Investments in emerging markets bonds may be substantially more volatile, and substantially less liquid, than the bonds of governments, government agencies, and government-owned corporations located in more developed foreign markets. Emerging markets bonds can have greater custodial and operational risks, and less developed legal and accounting systems than developed markets.

Investments in Master Limited Partnerships (MLP) are susceptible to concentration risk, illiquidity, exposure to potential volatility, tax reporting complexity, fiscal policy and market risk. Investors of MLPs are subject to increased tax reporting requirements. MLP investors typically receive a complicated Schedule K-1 form rather than Form 1099. MLPs may not be appropriate investments for tax-advantaged accounts because of potential negative tax consequences (Unrelated Business Tax Income).

As with any investment strategy, there is no guarantee that investment objectives will be met, and investors may lose money.

Returns include the reinvestment of interest and dividends.

Investing involves risk, including the loss of principal.
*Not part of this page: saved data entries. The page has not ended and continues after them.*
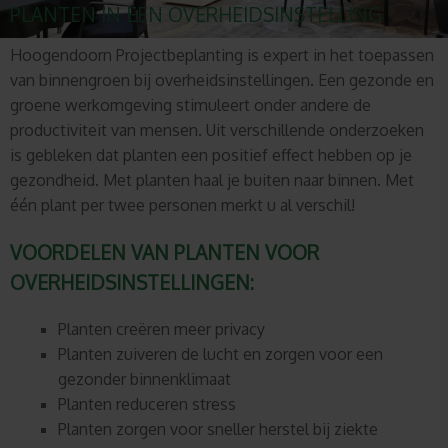
PLANTEN IN EEN OVERHEIDSINSTELLING
Hoogendoorn Projectbeplanting is expert in het toepassen
van binnengroen bij overheidsinstellingen. Een gezonde en
groene werkomgeving stimuleert onder andere de
productiviteit van mensen. Uit verschillende onderzoeken
is gebleken dat planten een positief effect hebben op je
gezondheid. Met planten haal je buiten naar binnen.
Met
één plant per twee personen merkt u al verschil!
VOORDELEN VAN PLANTEN VOOR
OVERHEIDSINSTELLINGEN:
Planten creëren meer privacy
Planten zuiveren de lucht en zorgen voor een
gezonder binnenklimaat
Planten reduceren stress
Planten zorgen voor sneller herstel bij ziekte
Diversification may not protect against market loss or risk.

Past performance is no guarantee of future performance.

Index Definitions

The Standard and Poor’s 500 Index (S&P 500) is a market capitalization-weighted index of 500 common stocks chosen for market size, liquidity, and industry group representation to represent U.S. equity performance.

The Dow Jones Industrial Average Index is a price-weighted average of 30 significant stocks traded on the New York Stock Exchange and the NASDAQ.
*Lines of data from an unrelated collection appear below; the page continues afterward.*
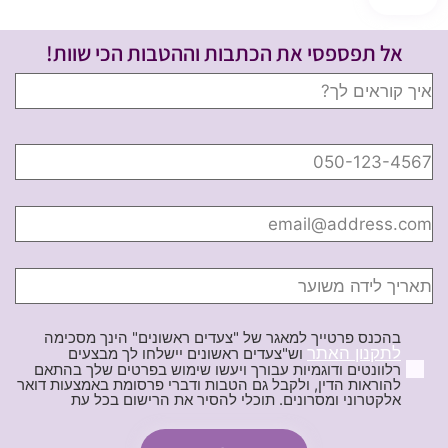
אל תפספסי את הכתבות וההטבות הכי שוות!
בהכנס פרטייך למאגר של "צעדים ראשונים" הינך מסכימה
לתקנון האתר
וש"צעדים ראשונים יישלחו לך מבצעים
רלוונטים ודוגמיות עבורך ויעשו שימוש בפרטים שלך בהתאם
להוראות הדין, ולקבל גם הטבות ודברי פרסומת באמצעות דואר
אלקטרוני ומסרונים. תוכלי להסיר את הרישום בכל עת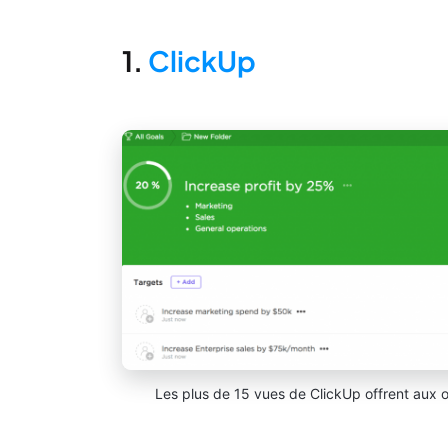
1.
ClickUp
Les plus de 15 vues de ClickUp offrent aux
The MSCI Emerging Markets (EM) Latin America Index captures large and mid-cap representation across five Emerging Markets (EM) countries* in Latin America. With 119 constituents, the index covers approximately 85% of the free float-adjusted market capitalization in each country.

*EM Latin America countries include: Brazil, Chile, Colombia, Mexico, and Peru.
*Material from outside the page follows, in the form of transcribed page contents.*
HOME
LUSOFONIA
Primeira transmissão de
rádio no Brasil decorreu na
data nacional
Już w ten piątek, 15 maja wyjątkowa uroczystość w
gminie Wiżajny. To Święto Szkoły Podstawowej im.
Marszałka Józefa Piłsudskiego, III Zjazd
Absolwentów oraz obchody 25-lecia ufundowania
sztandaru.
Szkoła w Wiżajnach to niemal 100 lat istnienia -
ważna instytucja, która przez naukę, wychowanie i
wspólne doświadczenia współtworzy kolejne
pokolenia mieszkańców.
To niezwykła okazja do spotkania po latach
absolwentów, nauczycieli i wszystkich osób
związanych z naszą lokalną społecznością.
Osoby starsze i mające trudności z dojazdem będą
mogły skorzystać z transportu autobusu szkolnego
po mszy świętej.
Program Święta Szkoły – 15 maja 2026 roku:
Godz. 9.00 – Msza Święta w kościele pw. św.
The Barclays U.S. Corporate High Yield Bond Index is a market value-weighted index which covers the U.S. non-investment grade fixed-rate debt market. The index is composed of U.S. dollar-denominated corporate debt in Industrial, Utility, and Finance sectors with a minimum $150 million par amount outstanding and a maturity greater than one year. The index includes reinvestment of income.

The NASDAQ is a global electronic marketplace for buying and selling securities, as well as the benchmark index for U.S. technology stocks. NASDAQ was created by the National Association of Securities Dealers (NASD) to enable investors to trade securities on a computerized, speedy, and transparent system. The term “NASDAQ” is also used to refer to the NASDAQ Composite, an index of more than 3,000 stocks listed on the NASDAQ exchange that includes the world’s foremost technology and biotech companies.

The STOXX Europe 600 Index is derived from the STOXX Europe Total Market Index (TMI) and is a subset of the STOXX Global 1800 Index. With a fixed number of 600 components, the STOXX Europe 600 Index represents large, mid and small capitalization companies across 18 countries of the European region: Austria, Belgium, Czech Republic, Denmark, Finland, France, Germany, Greece, Ireland, Italy, Luxembourg, the Netherlands, Norway, Portugal, Spain, Sweden, Switzerland, and the United Kingdom.

The Bloomberg Commodity Index (BCOM) is calculated on an excess return basis and reflects commodity futures price movements. The index rebalances annually weighted 2/3 by trading volume and 1/3 by world production and weight-caps are applied at the commodity, sector and group level for diversification. Roll period typically occurs from 6th-10th business day based on the roll schedule.

Indices are unmanaged, and one cannot invest directly in an index. Index returns do not reflect a deduction for fees or expenses.